Data provided section start

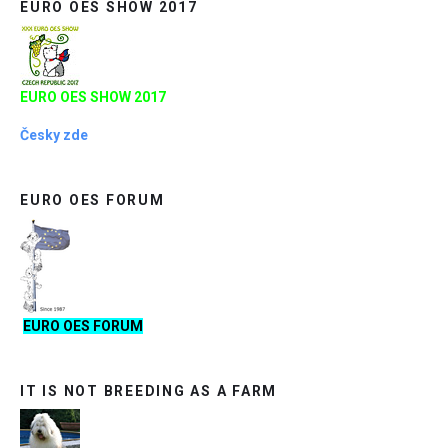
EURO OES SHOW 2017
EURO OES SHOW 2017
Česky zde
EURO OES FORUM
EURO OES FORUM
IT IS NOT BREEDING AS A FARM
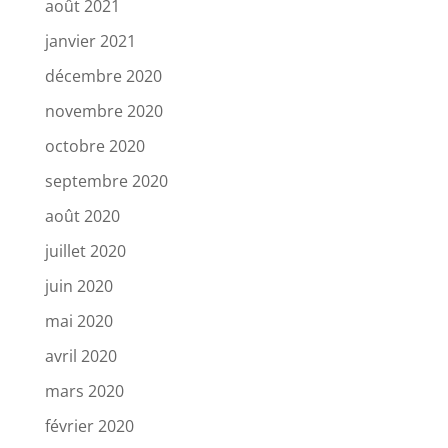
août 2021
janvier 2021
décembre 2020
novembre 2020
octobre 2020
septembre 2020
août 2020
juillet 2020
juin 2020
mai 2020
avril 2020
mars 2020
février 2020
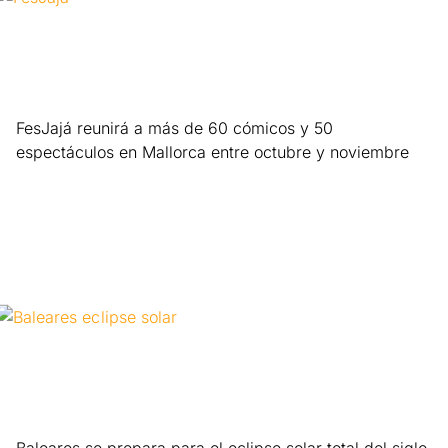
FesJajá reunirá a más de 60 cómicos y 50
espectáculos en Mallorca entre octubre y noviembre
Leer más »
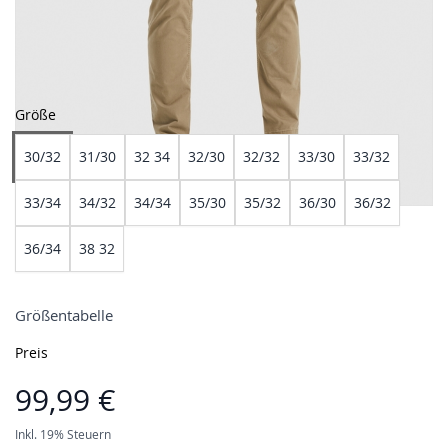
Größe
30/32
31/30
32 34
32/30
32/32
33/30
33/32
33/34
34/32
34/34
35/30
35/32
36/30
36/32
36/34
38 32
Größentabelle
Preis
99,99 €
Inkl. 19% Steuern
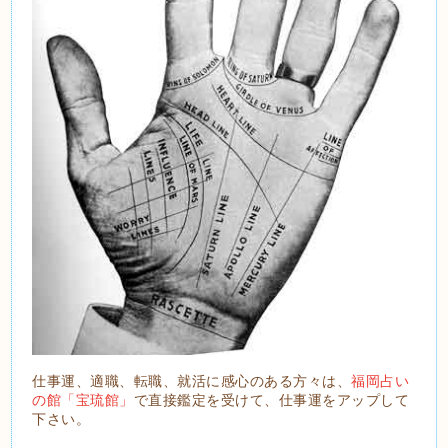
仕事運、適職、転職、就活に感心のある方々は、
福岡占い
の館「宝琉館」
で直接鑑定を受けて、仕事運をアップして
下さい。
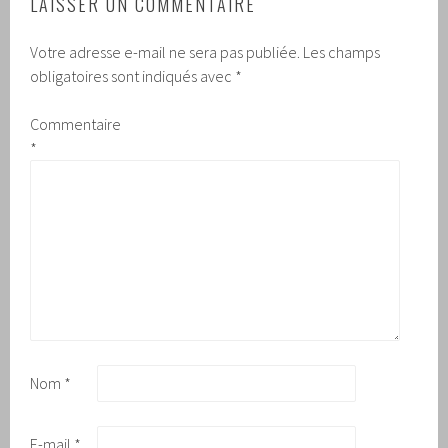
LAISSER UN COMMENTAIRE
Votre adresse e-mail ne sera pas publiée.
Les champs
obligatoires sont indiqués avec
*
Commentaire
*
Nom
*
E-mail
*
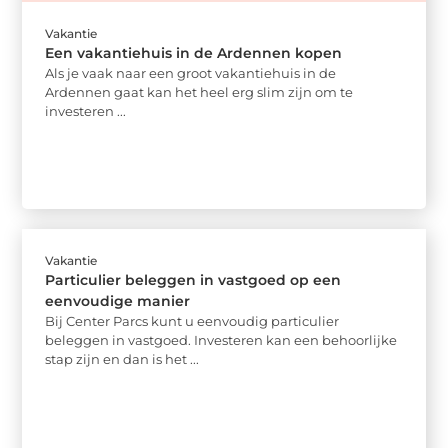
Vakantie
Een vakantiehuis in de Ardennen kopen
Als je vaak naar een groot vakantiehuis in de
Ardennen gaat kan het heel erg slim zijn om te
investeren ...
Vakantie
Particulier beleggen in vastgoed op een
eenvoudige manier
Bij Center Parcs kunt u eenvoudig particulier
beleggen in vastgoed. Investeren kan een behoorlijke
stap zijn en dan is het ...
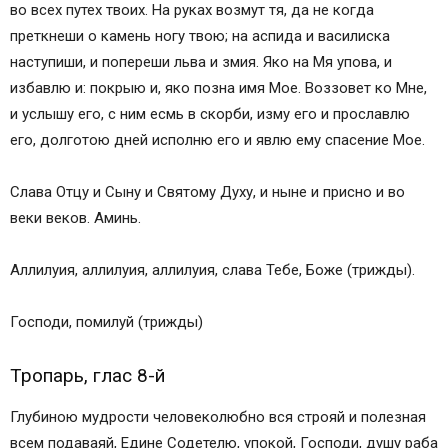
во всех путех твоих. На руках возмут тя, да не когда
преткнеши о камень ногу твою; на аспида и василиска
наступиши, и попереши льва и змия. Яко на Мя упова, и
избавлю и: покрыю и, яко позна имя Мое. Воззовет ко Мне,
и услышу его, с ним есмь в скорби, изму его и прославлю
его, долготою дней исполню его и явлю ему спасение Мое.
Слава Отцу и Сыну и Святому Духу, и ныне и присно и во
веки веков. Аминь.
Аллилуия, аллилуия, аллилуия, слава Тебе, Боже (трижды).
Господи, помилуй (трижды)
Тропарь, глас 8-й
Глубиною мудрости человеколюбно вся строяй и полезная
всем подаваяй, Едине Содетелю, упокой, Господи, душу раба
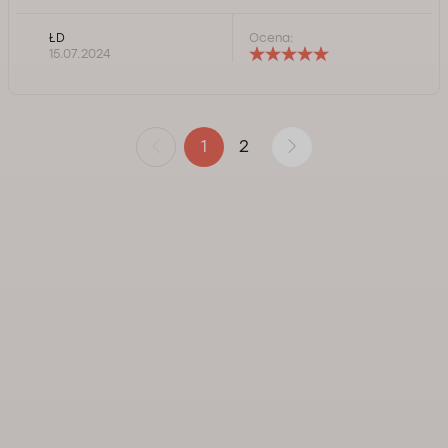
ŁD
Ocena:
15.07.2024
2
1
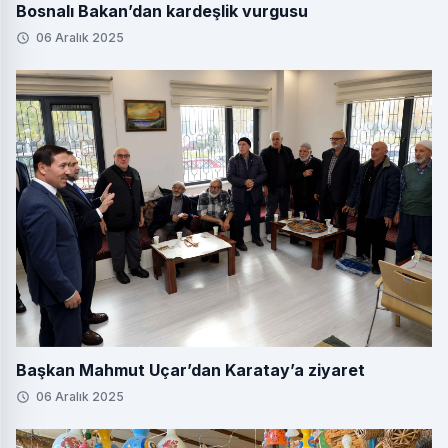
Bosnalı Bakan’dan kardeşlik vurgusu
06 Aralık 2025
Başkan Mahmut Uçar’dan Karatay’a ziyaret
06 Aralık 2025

Data provided section end

Retype the records verbatim, excluding each image they hold.

EURO OES SHOW 2017
EURO OES SHOW 2017
Česky zde
EURO OES FORUM
EURO OES FORUM
IT IS NOT BREEDING AS A FARM
août 2021
janvier 2021
décembre 2020
novembre 2020
octobre 2020
septembre 2020
août 2020
juillet 2020
juin 2020
mai 2020
avril 2020
mars 2020
février 2020
FesJajá reunirá a más de 60 cómicos y 50
espectáculos en Mallorca entre octubre y noviembre
Leer más »
Größe
30/32
31/30
32 34
32/30
32/32
33/30
33/32
33/34
34/32
34/34
35/30
35/32
36/30
36/32
36/34
38 32
Größentabelle
Preis
99,99 €
Inkl. 19% Steuern
仕事運、適職、転職、就活に感心のある方々は、
福岡占い
の館「宝琉館」
で直接鑑定を受けて、仕事運をアップして
下さい。
LAISSER UN COMMENTAIRE
Votre adresse e-mail ne sera pas publiée.
Les champs
obligatoires sont indiqués avec
*
Commentaire
*
Nom
*
E-mail
*
Vakantie
Een vakantiehuis in de Ardennen kopen
Als je vaak naar een groot vakantiehuis in de
Ardennen gaat kan het heel erg slim zijn om te
investeren ...
Vakantie
Particulier beleggen in vastgoed op een
eenvoudige manier
Bij Center Parcs kunt u eenvoudig particulier
beleggen in vastgoed. Investeren kan een behoorlijke
stap zijn en dan is het ...
во всех путех твоих. На руках возмут тя, да не когда
преткнеши о камень ногу твою; на аспида и василиска
наступиши, и попереши льва и змия. Яко на Мя упова, и
избавлю и: покрыю и, яко позна имя Мое. Воззовет ко Мне,
и услышу его, с ним есмь в скорби, изму его и прославлю
его, долготою дней исполню его и явлю ему спасение Мое.
Слава Отцу и Сыну и Святому Духу, и ныне и присно и во
веки веков. Аминь.
Аллилуия, аллилуия, аллилуия, слава Тебе, Боже (трижды).
Господи, помилуй (трижды)
Тропарь, глас 8-й
Глубиною мудрости человеколюбно вся строяй и полезная
всем подаваяй, Едине Содетелю, упокой, Господи, душу раба
ŁD
Ocena:
15.07.2024
2
1
Bosnalı Bakan’dan kardeşlik vurgusu
06 Aralık 2025
Başkan Mahmut Uçar’dan Karatay’a ziyaret
06 Aralık 2025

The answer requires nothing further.